Nurul Mizan Asyuni, yang akrab disapa Uul, menambahkan bahwa inti dari adaptasi bukanlah meniru seluruh isi buku, melainkan menjaga gagasan ceritanya. Ia menyoroti bahwa meski ada modifikasi seperti adegan pertengkaran Kaluna, pesan tentang tantangan sandwich generation tetap dipertahankan.

“Proses mengkajinya penting disoroti, bukan untuk membandingkan mana yang lebih baik, apalagi menggugat bahwa film enggak sesuai sama novelnya. Adaptasi itu setia sama gagasan film, tapi gagasan ceritanya itu harus tetap ada,” tutur Uul.
Setelah menonton film Home Sweet Loan, Uul mengapresiasi bagaimana isu sandwich generation dikemas secara sinematik. Ia menilai film ini relevan bagi generasi 2000-an dan menyampaikan pesan besar lewat hal-hal sederhana. Baginya, rumah dalam film ini tak hanya sekadar tempat, melainkan simbol kebebasan.
Almira mengungkapkan film Home Sweet Loan mendapat pujian tinggi dari penonton karena berhasil menggambarkan novel meski dengan keterbatasan spesifikasi syuting. Setelah menonton berkali-kali, Almira merasa semua karakter diperankan sangat pas dan sesuai harapan. Film ini juga mampu menghadirkan emosi yang kuat dan menyentuh, sehingga diyakini akan menemukan penontonnya, seperti halnya novel yang telah menemukan pembacanya.
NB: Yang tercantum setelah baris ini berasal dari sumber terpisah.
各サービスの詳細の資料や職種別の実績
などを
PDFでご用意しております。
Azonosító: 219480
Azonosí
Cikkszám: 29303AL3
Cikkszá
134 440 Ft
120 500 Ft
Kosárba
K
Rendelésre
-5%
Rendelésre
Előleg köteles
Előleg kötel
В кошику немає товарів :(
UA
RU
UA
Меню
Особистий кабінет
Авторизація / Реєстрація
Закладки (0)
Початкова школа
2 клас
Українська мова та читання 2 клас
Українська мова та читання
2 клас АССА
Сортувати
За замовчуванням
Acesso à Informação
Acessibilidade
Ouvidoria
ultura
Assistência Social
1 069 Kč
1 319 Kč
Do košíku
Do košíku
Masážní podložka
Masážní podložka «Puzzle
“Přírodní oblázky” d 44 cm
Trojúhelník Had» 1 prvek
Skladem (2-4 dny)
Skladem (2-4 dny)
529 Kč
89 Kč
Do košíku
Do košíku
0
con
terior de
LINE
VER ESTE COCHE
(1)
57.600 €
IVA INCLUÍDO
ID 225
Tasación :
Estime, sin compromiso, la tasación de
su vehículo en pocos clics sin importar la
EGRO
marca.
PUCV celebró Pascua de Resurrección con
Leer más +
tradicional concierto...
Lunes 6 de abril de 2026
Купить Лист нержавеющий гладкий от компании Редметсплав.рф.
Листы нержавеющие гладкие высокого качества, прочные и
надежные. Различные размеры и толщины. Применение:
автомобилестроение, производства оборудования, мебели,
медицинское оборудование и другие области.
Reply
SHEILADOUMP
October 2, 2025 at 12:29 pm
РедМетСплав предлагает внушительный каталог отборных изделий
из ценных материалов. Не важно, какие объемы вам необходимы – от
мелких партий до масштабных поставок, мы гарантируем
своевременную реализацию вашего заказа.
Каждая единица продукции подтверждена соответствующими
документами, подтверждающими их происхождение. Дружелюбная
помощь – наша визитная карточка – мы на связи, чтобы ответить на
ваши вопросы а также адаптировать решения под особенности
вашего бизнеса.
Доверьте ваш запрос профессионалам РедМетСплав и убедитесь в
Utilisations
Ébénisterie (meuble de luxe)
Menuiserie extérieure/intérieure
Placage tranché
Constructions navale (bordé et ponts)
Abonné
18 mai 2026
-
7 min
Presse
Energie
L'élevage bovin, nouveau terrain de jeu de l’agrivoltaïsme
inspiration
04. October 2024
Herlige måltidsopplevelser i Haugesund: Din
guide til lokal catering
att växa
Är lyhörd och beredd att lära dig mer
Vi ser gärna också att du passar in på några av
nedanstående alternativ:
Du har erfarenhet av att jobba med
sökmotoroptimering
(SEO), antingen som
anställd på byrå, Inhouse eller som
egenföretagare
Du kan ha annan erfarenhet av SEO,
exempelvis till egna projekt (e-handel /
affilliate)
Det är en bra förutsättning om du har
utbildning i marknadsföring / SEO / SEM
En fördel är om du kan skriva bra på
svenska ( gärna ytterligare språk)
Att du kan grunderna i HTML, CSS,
Menutup diskusi, mereka menegaskan bahwa pilihan membaca novel terlebih dahulu atau menonton film sepenuhnya bergantung pada kebutuhan masing-masing. Hal terpenting adalah mengapresiasi keduanya. Film memberikan pengalaman visual yang kuat, sementara buku mengasah perasaan dan imajinasi. Meskipun menggunakan medium yang berbeda, keduanya tetap menyampaikan gagasan yang sama.